Ludlow Town
- Full name: Ludlow Town Football Club
- Nickname: The Knights
- Founded: 1890
- Dissolved: 2012
- Ground: The SBS Stadium Ludlow Shropshire
- 2011–12: Shropshire County Premier Football League Premier Division, 6th
| Home colours | Away colours |

= Ludlow Town F.C. =

Ludlow Town F.C. was a football club based in Ludlow, Shropshire, England.

==History==

Ludlow Town Football Club was founded in 1890 and played on council grounds around the town until 1981 when they acquired their own facilities at The Riddings Park.

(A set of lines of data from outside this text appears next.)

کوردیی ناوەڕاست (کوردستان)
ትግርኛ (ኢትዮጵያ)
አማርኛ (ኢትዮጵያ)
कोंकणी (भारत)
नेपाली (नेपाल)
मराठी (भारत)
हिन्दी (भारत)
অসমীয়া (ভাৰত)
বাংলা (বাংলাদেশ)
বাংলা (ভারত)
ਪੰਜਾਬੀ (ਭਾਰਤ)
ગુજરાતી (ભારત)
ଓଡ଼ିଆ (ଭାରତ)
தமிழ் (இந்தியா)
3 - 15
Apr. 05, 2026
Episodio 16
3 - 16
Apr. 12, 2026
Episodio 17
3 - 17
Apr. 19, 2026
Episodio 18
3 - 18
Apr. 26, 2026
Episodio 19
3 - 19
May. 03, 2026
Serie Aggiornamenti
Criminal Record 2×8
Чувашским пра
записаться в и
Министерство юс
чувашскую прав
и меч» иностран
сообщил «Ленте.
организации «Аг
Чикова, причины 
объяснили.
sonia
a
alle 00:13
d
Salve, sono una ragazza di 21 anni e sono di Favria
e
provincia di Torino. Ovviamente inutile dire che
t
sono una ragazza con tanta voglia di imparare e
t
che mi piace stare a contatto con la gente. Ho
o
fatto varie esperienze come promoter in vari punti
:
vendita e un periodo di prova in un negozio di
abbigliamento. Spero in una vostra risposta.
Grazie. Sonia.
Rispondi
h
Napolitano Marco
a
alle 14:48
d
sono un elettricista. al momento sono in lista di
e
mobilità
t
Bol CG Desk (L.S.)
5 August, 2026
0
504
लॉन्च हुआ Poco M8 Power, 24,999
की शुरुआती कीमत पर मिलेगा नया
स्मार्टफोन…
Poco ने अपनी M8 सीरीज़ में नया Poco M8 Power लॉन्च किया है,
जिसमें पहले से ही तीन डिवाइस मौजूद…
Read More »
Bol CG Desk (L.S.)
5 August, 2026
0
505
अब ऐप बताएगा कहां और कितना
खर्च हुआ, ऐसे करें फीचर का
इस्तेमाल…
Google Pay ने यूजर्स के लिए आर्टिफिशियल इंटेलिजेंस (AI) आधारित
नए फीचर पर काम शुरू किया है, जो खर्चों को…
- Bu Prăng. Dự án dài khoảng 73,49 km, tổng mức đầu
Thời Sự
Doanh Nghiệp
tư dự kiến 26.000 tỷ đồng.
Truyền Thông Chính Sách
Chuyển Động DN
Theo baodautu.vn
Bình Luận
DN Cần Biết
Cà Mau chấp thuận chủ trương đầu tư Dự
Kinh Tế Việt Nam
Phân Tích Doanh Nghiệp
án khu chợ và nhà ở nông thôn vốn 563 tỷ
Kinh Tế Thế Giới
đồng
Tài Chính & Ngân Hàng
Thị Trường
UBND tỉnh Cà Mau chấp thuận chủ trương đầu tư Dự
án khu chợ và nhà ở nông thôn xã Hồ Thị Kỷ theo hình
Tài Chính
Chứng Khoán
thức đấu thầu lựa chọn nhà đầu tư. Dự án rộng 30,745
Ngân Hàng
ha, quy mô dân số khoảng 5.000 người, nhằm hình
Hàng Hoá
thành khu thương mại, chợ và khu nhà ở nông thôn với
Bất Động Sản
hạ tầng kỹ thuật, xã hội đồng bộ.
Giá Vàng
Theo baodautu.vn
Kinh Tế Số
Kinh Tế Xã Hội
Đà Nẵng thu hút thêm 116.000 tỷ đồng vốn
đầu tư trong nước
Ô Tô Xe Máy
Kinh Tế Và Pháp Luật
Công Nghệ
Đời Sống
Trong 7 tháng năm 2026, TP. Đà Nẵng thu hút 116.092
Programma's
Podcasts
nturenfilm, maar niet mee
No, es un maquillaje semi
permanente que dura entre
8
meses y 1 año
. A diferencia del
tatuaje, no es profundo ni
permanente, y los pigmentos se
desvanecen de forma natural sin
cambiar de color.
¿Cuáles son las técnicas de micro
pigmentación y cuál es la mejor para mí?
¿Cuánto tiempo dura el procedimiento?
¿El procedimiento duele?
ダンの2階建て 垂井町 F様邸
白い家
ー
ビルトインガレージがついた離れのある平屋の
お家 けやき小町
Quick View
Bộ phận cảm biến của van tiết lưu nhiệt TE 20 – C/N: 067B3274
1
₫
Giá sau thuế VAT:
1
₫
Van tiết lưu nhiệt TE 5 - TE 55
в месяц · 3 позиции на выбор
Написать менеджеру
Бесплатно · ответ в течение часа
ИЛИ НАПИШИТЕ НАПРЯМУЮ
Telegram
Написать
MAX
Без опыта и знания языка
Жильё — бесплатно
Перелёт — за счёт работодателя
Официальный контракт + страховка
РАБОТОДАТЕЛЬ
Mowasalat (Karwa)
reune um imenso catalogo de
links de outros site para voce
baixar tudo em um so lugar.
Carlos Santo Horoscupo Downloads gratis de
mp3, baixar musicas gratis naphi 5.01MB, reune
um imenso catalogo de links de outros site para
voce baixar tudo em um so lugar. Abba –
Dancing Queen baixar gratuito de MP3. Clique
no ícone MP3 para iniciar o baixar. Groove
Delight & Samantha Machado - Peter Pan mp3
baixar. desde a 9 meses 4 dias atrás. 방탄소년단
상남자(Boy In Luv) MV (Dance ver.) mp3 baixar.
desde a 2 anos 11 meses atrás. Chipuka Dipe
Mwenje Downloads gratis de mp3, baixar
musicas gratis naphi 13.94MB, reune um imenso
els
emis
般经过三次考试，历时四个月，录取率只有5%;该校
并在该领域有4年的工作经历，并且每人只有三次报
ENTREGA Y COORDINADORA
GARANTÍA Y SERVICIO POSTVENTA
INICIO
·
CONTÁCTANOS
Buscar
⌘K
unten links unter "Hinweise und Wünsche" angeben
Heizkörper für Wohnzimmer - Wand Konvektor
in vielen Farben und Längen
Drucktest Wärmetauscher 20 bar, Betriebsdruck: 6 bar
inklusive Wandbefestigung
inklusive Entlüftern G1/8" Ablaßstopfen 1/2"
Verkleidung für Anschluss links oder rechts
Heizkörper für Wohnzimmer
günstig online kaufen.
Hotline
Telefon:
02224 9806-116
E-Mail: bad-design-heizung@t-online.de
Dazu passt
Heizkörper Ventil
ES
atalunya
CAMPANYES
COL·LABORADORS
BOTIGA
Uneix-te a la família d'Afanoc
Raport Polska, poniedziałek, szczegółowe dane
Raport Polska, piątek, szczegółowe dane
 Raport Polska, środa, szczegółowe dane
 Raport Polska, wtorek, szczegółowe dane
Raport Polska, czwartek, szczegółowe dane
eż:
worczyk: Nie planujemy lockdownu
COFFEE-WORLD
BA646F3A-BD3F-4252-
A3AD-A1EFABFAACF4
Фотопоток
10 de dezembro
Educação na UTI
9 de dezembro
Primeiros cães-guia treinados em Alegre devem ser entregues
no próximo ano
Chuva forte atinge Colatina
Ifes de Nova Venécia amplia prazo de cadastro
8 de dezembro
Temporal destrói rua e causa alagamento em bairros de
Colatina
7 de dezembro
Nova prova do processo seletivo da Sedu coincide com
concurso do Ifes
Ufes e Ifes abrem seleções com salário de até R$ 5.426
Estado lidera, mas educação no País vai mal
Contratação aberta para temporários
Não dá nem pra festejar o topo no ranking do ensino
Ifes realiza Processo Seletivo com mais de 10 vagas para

The club played in the South Shropshire, North Herefordshire, Kidderminster and Shropshire County Leagues until 1978 when their success in local football was rewarded with election to the West Midlands (Regional) League Division Two. In their debut season they won the title to clinch promotion to Division One.

The club was mainly a mid-table side until 1990–91 when they finished as runners-up in Division One to Cradley Town, unfortunately they were denied promotion as their ground did not come up to the required standard. After ground improvements were made, the club was elected into the Premier Division in 1994 and during their first season at that level also reached the Premier League Cup Final and won the Shropshire County Cup and the Presteigne Otway Cup.

In 1995 Town merged with local rivals Ludlow Colts, as the town was proving unable to sustain two clubs. In 2000 Les Bristow took over as manager and led the club to the championship of the Premier Division, dominating the division with just one loss all season and 100 goals scored. This saw the club promoted to the Midland Football Alliance, where they spent four seasons before succumbing to relegation in 2005. During this time they also re-located to their new ground, the SBS Stadium, located on Bromfield Road on the northern outskirts of the town.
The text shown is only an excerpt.